While making more graphs for GmmGibbs, the ones smaller in size than 50 classes like 25 classes are fine. But I tried 80 and 100 classes and the accuracy is at 3–4%


~/w/h/runners > make gmm-hs classes=80 points=10000
./hkbin/gmmGibbs ../input/GmmGibbs/80-10000 ../testcode/jagssrc ../output/
gmmGibbs: Data.Number.LogFloat.(/): argument out of range
CallStack (from HasCallStack):
error, called at src/Data/Number/LogFloat.hs:287:5 in logfloat-0.13.3.3-F8BPp8N0fTjGacJi2HZfLH:Data.Number.LogFloat
make: *** [Makefile:9: gmm-hs] Error 1

I am getting this from haskell backend

This is with testcode/hssrc/GmmGibbs.hs, or some other prog? Has it changed recently?

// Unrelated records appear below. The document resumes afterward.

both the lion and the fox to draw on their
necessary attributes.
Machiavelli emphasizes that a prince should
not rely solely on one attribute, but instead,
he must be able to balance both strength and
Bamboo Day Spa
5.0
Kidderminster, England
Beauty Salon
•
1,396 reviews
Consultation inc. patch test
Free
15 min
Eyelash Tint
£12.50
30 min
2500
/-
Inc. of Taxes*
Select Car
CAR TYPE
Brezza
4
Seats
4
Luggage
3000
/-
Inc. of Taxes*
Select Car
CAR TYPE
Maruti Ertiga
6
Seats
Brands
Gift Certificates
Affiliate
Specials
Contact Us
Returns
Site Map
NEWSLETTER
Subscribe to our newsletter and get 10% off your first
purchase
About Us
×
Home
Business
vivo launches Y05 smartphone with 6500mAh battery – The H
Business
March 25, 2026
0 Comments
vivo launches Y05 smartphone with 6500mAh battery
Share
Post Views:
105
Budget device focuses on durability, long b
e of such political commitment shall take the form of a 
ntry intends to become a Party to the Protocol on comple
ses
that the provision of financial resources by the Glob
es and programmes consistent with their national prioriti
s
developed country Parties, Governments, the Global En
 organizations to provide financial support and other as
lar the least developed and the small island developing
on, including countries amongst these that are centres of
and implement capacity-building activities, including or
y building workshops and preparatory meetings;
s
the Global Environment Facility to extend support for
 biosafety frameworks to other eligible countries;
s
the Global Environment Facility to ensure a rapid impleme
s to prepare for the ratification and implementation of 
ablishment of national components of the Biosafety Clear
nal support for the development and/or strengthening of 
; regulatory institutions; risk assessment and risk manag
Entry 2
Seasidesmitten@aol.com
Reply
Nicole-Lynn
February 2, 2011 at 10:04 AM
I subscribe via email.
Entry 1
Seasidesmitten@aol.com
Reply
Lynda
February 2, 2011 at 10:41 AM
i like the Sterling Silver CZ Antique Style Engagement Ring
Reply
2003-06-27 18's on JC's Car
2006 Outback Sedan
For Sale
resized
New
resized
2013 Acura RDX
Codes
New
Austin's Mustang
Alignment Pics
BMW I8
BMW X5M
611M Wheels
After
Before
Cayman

I believe it’s the same, I copied some time ago

Is there some way to debug it?

Oh ok. The error message at http://hackage.haskell.org/package/logfloat-0.13.3.3/docs/src/Data-Number-LogFloat.html says we’re dividing infinity by infinity

hmm

Then probably the accuracy we are getting from racket backend is just random starting z
.

one place where infinity may be divided is if the input to categorical is an array that contains infinity.

I just pushed an input file which gives this error if you want to take a look.

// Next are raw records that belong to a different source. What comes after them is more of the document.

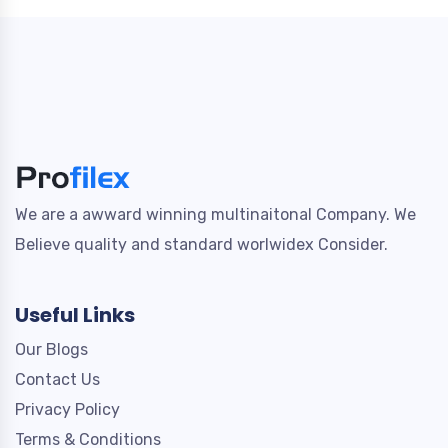
We are a awward winning multinaitonal Company. We
Believe quality and standard worlwidex Consider.
Useful Links
Our Blogs
Contact Us
Privacy Policy
Terms & Conditions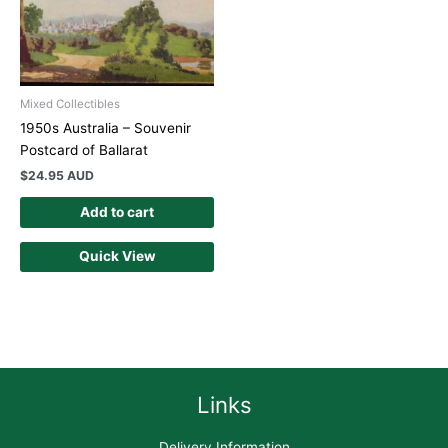
Mixed Collectibles
1950s Australia – Souvenir
Postcard of Ballarat
$
24.95 AUD
Add to cart
Quick View
Links
Delivery Information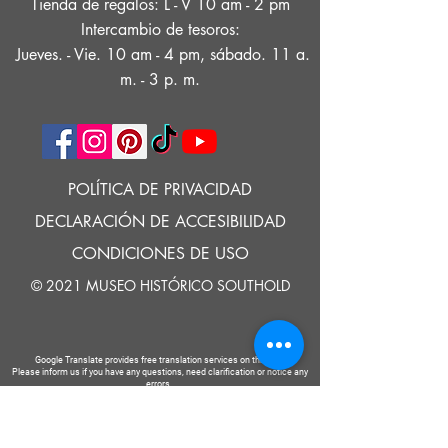
Tienda de regalos: L - V 10 am - 2 pm
Intercambio de tesoros:
Jueves. - Vie. 10 am - 4 pm, sábado. 11 a.
m. - 3 p. m.
POLÍTICA DE PRIVACIDAD
DECLARACIÓN DE ACCESIBILIDAD
CONDICIONES DE USO
© 2021 MUSEO HISTÓRICO SOUTHOLD
Google Translate provides free translation services on this site.
Please inform us if you have any questions, need clarification or notice any
errors.
Southold Historical Museum's programs are made possible by the New
York State Council on the Arts with the support of the Office of the Governor
and the New York State Legislature.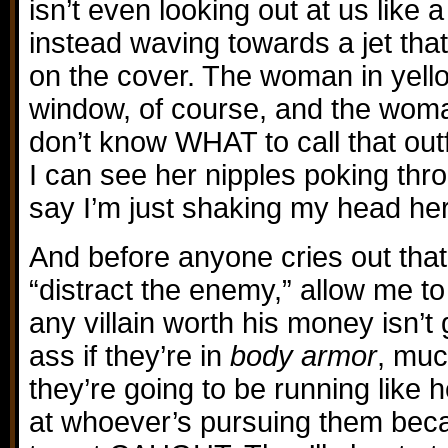
isn’t even looking out at us like 
instead waving towards a jet that
on the cover. The woman in yell
window, of course, and the woman
don’t know WHAT to call that outfit
I can see her nipples poking thr
say I’m just shaking my head he
And before anyone cries out that 
“distract the enemy,” allow me to 
any villain worth his money isn’t 
ass if they’re in
body armor
, muc
they’re going to be running like 
at whoever’s pursuing them beca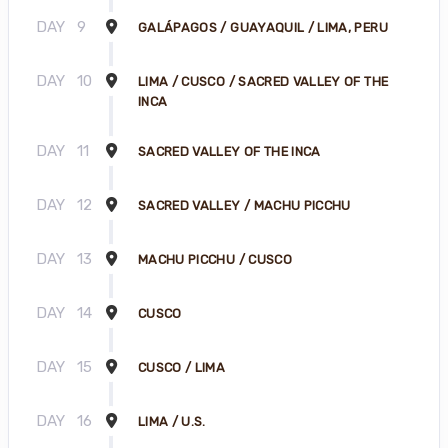
DAY
9
GALÁPAGOS / GUAYAQUIL / LIMA, PERU
DAY
10
LIMA / CUSCO / SACRED VALLEY OF THE
INCA
DAY
11
SACRED VALLEY OF THE INCA
DAY
12
SACRED VALLEY / MACHU PICCHU
DAY
13
MACHU PICCHU / CUSCO
DAY
14
CUSCO
DAY
15
CUSCO / LIMA
DAY
16
LIMA / U.S.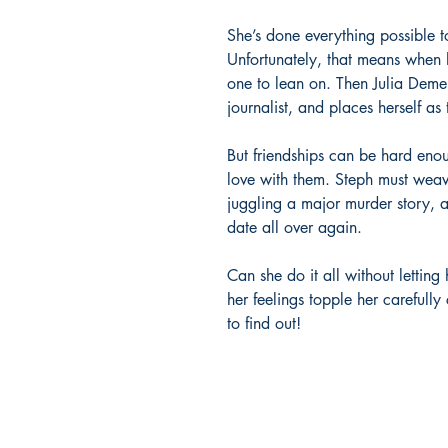
She’s done everything possible to
Unfortunately, that means when h
one to lean on. Then Julia Deme
journalist, and places herself as
But friendships can be hard eno
love with them. Steph must weav
juggling a major murder story, 
date all over again.
Can she do it all without letting 
her feelings topple her careful
to find out!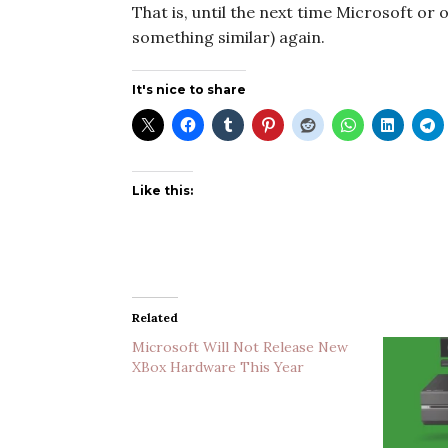
That is, until the next time Microsoft or 
something similar) again.
It's nice to share
Like this:
Related
Microsoft Will Not Release New
XBox Hardware This Year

commands cd runners ; make hkbin; make gmm-hs classes=80 points=10000

Preparing to install GHC (tinfo6-nopie) to an isolated location.

While it does that… is it easy for you to try this patch to Prog4.hs?

It’s running with the patch

Is there a change in hakaru file? So I also change the llvm backend?

So, I should change how the type checker inserts coercions, to produce the patched code, which avoids overflow

(This is about how the type checker inserts coercions in the result of hk-maple)

Okay the haskell code you sent runs but the accuracy is still ~3%

Hmm…

(I’m changing the type checker.) It’s not just because the haskell way is slow, is it?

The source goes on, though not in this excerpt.